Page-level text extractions
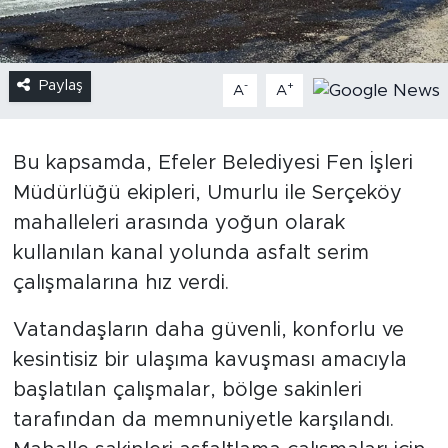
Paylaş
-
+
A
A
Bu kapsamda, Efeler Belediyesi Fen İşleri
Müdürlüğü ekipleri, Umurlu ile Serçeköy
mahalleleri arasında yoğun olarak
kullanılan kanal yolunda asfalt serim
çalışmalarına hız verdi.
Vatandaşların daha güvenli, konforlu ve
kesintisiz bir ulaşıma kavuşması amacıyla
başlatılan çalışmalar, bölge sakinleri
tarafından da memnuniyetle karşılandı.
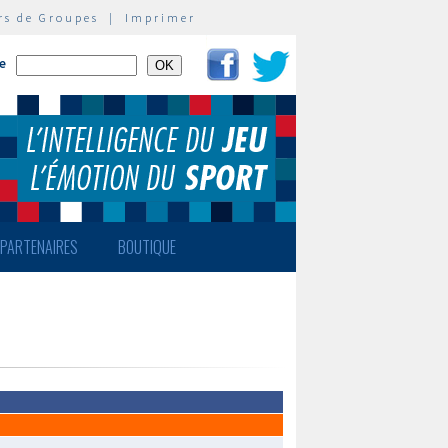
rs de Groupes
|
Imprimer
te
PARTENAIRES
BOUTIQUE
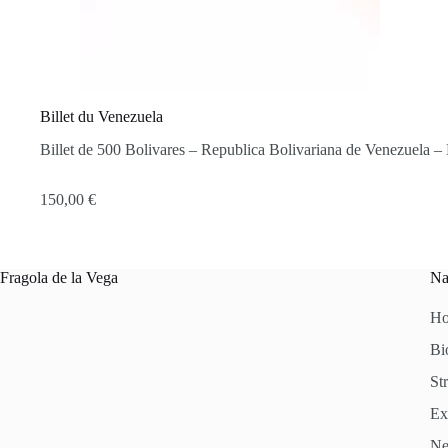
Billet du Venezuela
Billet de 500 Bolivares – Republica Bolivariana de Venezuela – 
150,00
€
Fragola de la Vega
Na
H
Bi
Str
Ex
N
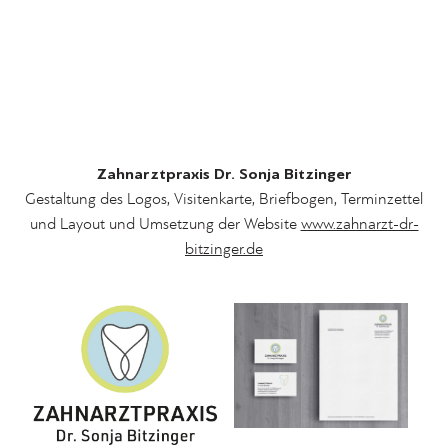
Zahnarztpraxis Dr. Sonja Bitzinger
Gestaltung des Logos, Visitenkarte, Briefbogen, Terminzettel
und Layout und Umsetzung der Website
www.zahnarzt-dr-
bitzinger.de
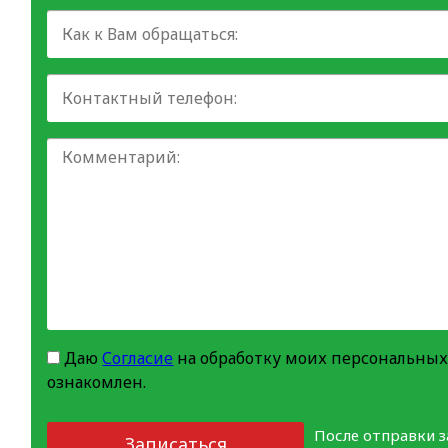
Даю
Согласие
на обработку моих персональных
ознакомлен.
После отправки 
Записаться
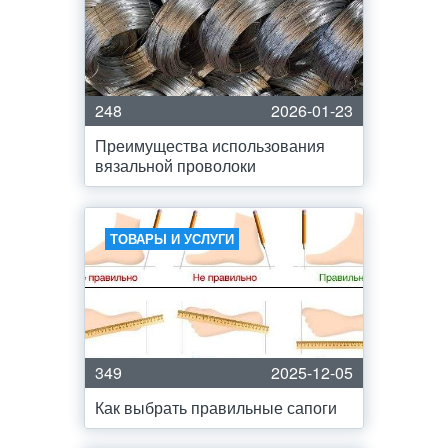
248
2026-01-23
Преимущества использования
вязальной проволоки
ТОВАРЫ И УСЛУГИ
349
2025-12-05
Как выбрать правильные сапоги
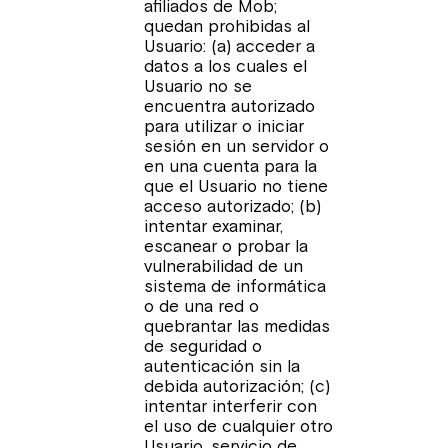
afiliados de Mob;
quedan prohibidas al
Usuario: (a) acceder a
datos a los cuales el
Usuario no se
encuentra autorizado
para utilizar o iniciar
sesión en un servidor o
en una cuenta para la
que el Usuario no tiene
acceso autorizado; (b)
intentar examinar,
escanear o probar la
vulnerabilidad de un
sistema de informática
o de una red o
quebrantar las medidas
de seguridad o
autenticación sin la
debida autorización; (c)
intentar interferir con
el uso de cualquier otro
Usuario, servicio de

◆ Problem requirements
Which lines of the records contain the word "Billet"? Copy each of them.

◆ Exercise answer
Billet du Venezuela
Billet de 500 Bolivares – Republica Bolivariana de Venezuela – 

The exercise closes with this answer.